Personal information
- Born: 8 April 1972 (age 53) Colombo, Sri Lanka
- Batting: Right-handed
- Bowling: Right-arm medium
- Role: All-rounder

Domestic team information
- 1991–1996: Colts Cricket Club

Career statistics
| Competition | First-class |
| Matches | 14 |
| Runs scored | 260 |
| Batting average | 16.25 |
| 100s/50s | 0/1 |
| Top score | 56* |
| Balls bowled | 767 |
| Wickets | 11 |
| Bowling average | 37.18 |
| 5 wickets in innings | 0 |
| 10 wickets in match | 0 |
| Best bowling | 3/40 |
| Catches/stumpings | 5/– |
- Source: Cricinfo, 8 August 2018

= Harsha de Silva (coach) =

Sri Lankan cricket coach (born 1972)

Harsha de Silva (born 8 April 1972) is a former Sri Lankan first-class cricketer who played for Colts Cricket Club in 14 first-class cricket matches between 1991 and 1996. After his playing career, he had two spells as the coach of the Sri Lanka Women's National Cricket Team, first between 2010 and 2013 and later from 2018 to 2020.

== Coaching career ==
After retiring from playing first-class cricket matches in 1996, he went onto become a cricket coach and a mentor to schoolboy cricketers in Sri Lanka as well as in Australia where he served as the coach of the Wynnum Manly District Cricket Club and the women cricketers at the Valley District Cricket Club.
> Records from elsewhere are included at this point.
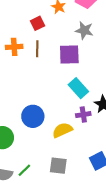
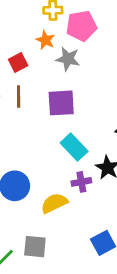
gray star: (84, 30) -> (68, 59), moved
gray square: (58, 166) -> (35, 247), moved

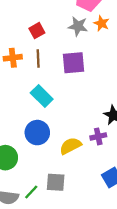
orange star: (45, 40) -> (101, 23), moved
cyan rectangle: (74, 147) -> (42, 96), moved
purple cross: (81, 182) -> (98, 136), moved

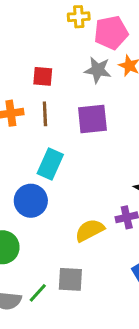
red square: (37, 31) -> (43, 76), turned 35
cyan rectangle: (42, 96) -> (50, 164), turned 70
blue circle: (37, 133) -> (31, 201), moved

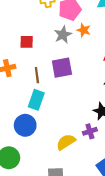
gray star: (98, 70) -> (63, 35), turned -30
brown line: (45, 114) -> (37, 75), moved

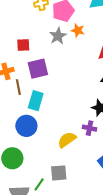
purple square: (62, 68) -> (38, 69), moved
brown line: (37, 75) -> (18, 87), moved
purple cross: (90, 131) -> (90, 128), turned 32

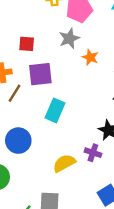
orange star: (78, 30) -> (90, 57), moved
brown line: (18, 87) -> (15, 93), turned 35
cyan rectangle: (36, 101) -> (55, 110), moved

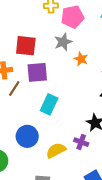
red square: (27, 44) -> (26, 46), size x1.5
blue circle: (18, 141) -> (27, 136), moved

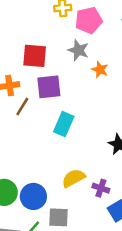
gray star: (63, 42) -> (78, 50), turned -30
blue circle: (27, 136) -> (33, 196), moved
purple cross: (81, 142) -> (101, 188), moved

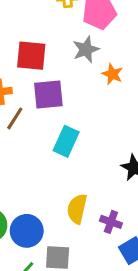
gray star: (78, 50) -> (86, 49), turned 30
yellow semicircle: (73, 178) -> (77, 209), turned -50

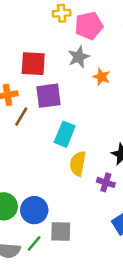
yellow semicircle: (77, 209) -> (78, 164), moved
purple cross: (111, 222) -> (106, 182), moved

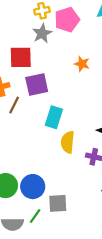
gray star: (79, 57) -> (42, 33), moved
He was a junior level coach from 1996 to 2001 for his own school, Saint Joseph's College, Colombo, and became a professional school cricket coach for St. Joseph's College in 2001. He is also known for mentoring some of the current Sri Lankan international cricketers including Angelo Mathews, Thisara Perera and Dimuth Karunaratne.

He had a spell as head coach of the Sri Lanka Women's Team between 2010 and 2013. On 8 August 2018, after a five-year gap, he was reappointed as the head coach of the women's team by Sri Lanka Cricket, after the resignation of previous coach Hemantha Devapriya. In August 2020, he was sacked as the head coach of the Sri Lanka women's cricket team and was replaced by Lanka de Silva.